約2~5週間で「酒母(しゅぼ)」ができあがると、次は醪造り(もろみづくり)の工程に入ります。酒母を1つの大型タンクに移し、そこに仕込み水、蒸米、米麹を入れて、 本格的なアルコール発酵(醸造)を行う最終段階が醪造りです。
醪造りは、仕込み水、蒸米、米麹を4日間で3回に分けて投入する「三段仕込み(さんだんじこみ)」で進みます。3回に分ける理由は、酵母に水、蒸米、米麹を一気に投入すると、せっかく培養した酵母の数が減ったり、雑菌にやられてしまったりすることを防ぐためです。
三段仕込みの進め方
1日目 初添(はつぞえ) 酒母に水、蒸米、米麹を加える。酒母の約3倍に増える
2日目 踊り(おどり) 何も投入せずに、醪の中で酵母が増殖するのを待つ
3日目 仲添(なかぞえ) 再び、水、蒸米、米麹を加える。最初の酒母の7倍程度の量に増える
4日目 留添(とめぞえ) さらにもう一度、水、蒸米、米麹を加える。
20~30日 醪(もろみ) タンク内で糖化とアルコール発酵が同時に行われる「並行複発酵」が始まる。
日本酒は糖化と発酵のバランスが大事
ワインは、ブドウの中にすでに含まれている糖分を酵母がそのまま利用して発酵する「単発酵」です。
対して、日本酒は、米麹の酵素が米を糖化するのを追いかけるように、酵母が糖分をアルコール化していく「並行複発酵」です。糖化と発酵が同時にバランスよく進む「並行複発酵」により、日本酒は醸造酒として世界最高のアルコール度数20度まで仕上がるのです。
糖分がないと発酵しませんが、糖分が多すぎても酵母が糖を消費する効率が落ちて発酵がうまく進みません。ですから、日本酒は糖化と発酵のバランスがとても大事です。
発酵をどのくらいまで行うかによりお酒の味が変わってきます。
糖分を全て発酵させてしまうと、甘さのない日本酒になってしまうので、発酵をどのくらいのアルコール度数で止めるかが重要になります。
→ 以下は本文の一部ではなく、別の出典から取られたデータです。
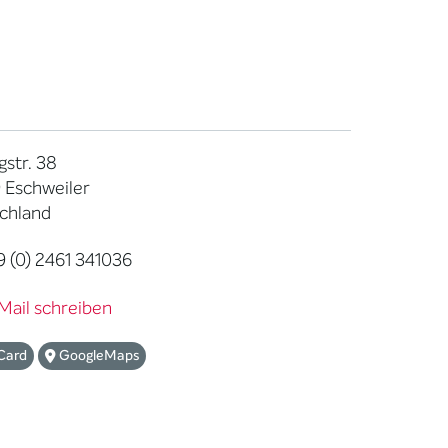
gstr. 38
 Eschweiler
chland
 (0) 2461 341036
Mail schreiben
Card
GoogleMaps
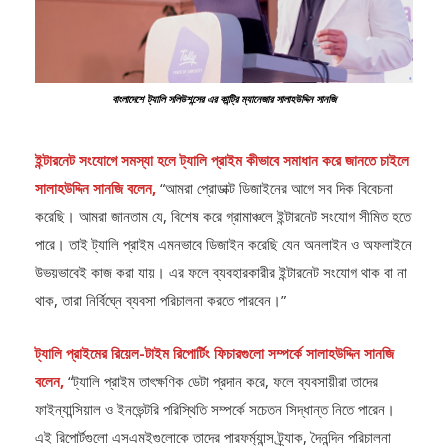
বাংলাদেশে ট্যালি সলিউশন্সের এর কান্ট্রি ম্যানেজার সালাহউদ্দিন সানজি
ইন্টারনেট সংযোগে সমস্যা হলে ট্যালি প্রাইম কীভাবে সমাধান করে জানতে চাইলে
সালাহউদ্দিন সানজি বলেন,
“আমরা প্রোডাক্ট ডিজাইনের আগে সব দিক বিবেচনা
করেছি। আমরা জানতাম যে, বিশেষ করে গ্রামাঞ্চলে ইন্টারনেট সংযোগ সীমিত হতে
পারে। তাই ট্যালি প্রাইম এমনভাবে ডিজাইন করেছি যেন অনলাইন ও অফলাইনে
উভয়ভাবেই কাজ করা যায়। এর ফলে ব্যবহারকারীর ইন্টারনেট সংযোগ থাক বা না
থাক, তারা নির্বিঘ্নে ব্যবসা পরিচালনা করতে পারবেন।”
ট্যালি প্রাইমের রিয়েল-টাইম রিপোর্টিং ফিচারগুলো সম্পর্কে সালাহউদ্দিন সানজি
বলেন,
“ট্যালি প্রাইম তাৎক্ষণিক ডেটা প্রদান করে, ফলে ব্যবসায়ীরা তাদের
ফাইন্যান্সিয়াল ও ইনভেন্টরি পরিস্থিতি সম্পর্কে সচেতন সিদ্ধান্ত নিতে পারেন।
এই রিপোর্টগুলো এসএমইগুলোকে তাদের পারফর্ম্যান্স ট্র্যাক, দৈনন্দিন পরিচালনা
এবং ভবিষ্যত পরিকল্পনা করতে সহায়তা করে।”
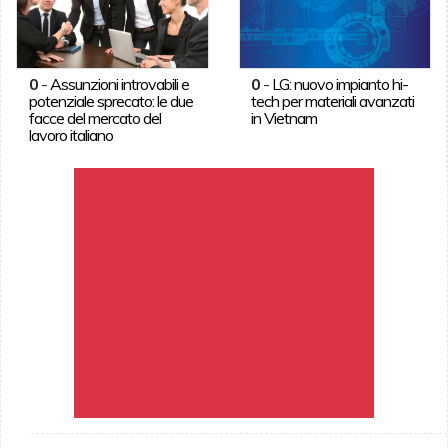
0
-
Assunzioni introvabili e
0
-
LG: nuovo impianto hi-
potenziale sprecato: le due
tech per materiali avanzati
facce del mercato del
in Vietnam
lavoro italiano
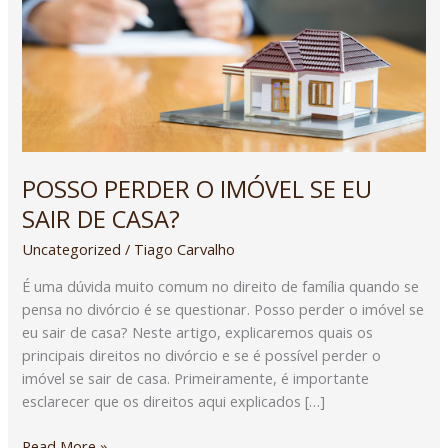
EU
SAIR
DE
CASA?
POSSO PERDER O IMÓVEL SE EU
SAIR DE CASA?
Uncategorized
/
Tiago Carvalho
É uma dúvida muito comum no direito de família quando se
pensa no divórcio é se questionar. Posso perder o imóvel se
eu sair de casa? Neste artigo, explicaremos quais os
principais direitos no divórcio e se é possível perder o
imóvel se sair de casa. Primeiramente, é importante
esclarecer que os direitos aqui explicados […]
Read More »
酒母や仕込み水が多い場合は、醪の発酵が盛んになり辛口の日本酒に仕上がりますが、逆に酒母や仕込み水を少なめにして発酵を抑えれば、甘口の日本酒になります。
糖分を残すように発酵を終了するか、しないかで、甘口か辛口かが決まります。
15度前後をキープする温度管理
醪の品温は、放っておけば20度ほどになります。それは、酵母が増殖したりアルコール発酵したりするときに、たくさんの熱を出すからです。
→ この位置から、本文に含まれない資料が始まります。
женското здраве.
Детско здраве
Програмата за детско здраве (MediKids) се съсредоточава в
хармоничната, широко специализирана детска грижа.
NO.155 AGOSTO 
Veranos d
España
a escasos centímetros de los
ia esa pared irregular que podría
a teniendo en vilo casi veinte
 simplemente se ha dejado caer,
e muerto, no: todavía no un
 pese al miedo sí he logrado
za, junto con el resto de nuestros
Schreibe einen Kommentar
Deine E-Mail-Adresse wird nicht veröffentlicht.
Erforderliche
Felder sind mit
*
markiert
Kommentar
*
しかし、温度が高すぎると発酵が進みすぎて酒質が悪くなるため、品温を15度前後に抑え、調節します。醪タンクの温度管理は、かつて蔵人が夜中に品温を計測していました。今は、タンクに冷却用のジャケットを巻き、温度が上がりすぎた場合にはポンプから冷水を送って設定温度まで醪の品温を下げるといった機械化が進んでいます。
四段仕込みについて
三段仕込みの「留添え」の後、さらにもう一段仕込むことを「四段仕込み」と言います。
日本酒を甘口にするために行うのが目的なので、四段仕込みでは糖化だけを行い、発酵はさせません。
※参考
盛川酒造「白鴻 四段仕込み純米酒 赤ラベル」は、四段仕込みで造られている日本酒です。
醸造アルコールの添加について
醪の完成後、醸造アルコールを添加する場合があります。かつては日本酒の量を増やすために行われていましたが、現在は酒質を軽くて綺麗にするためにアルコール添加が行われています。
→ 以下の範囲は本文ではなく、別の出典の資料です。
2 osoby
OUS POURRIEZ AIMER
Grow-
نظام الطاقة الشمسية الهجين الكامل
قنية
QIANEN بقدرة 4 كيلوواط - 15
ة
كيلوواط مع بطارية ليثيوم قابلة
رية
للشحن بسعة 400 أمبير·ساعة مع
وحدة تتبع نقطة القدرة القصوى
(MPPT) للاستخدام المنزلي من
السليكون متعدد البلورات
アルコール添加の主な目的として、主に下記が挙げられます。
・香味調整
味わいの淡麗化や華やかな香気成分を引き出すため
・コストの軽減
・腐敗防止
高いアルコールを添加することにより醪の腐敗を防ぐ
このように温度管理に細心の注意を払いながら約1カ月の間、育てられた醪は、最終的に杜氏の判断で、いよいよ搾りの工程(上槽)へと移ります。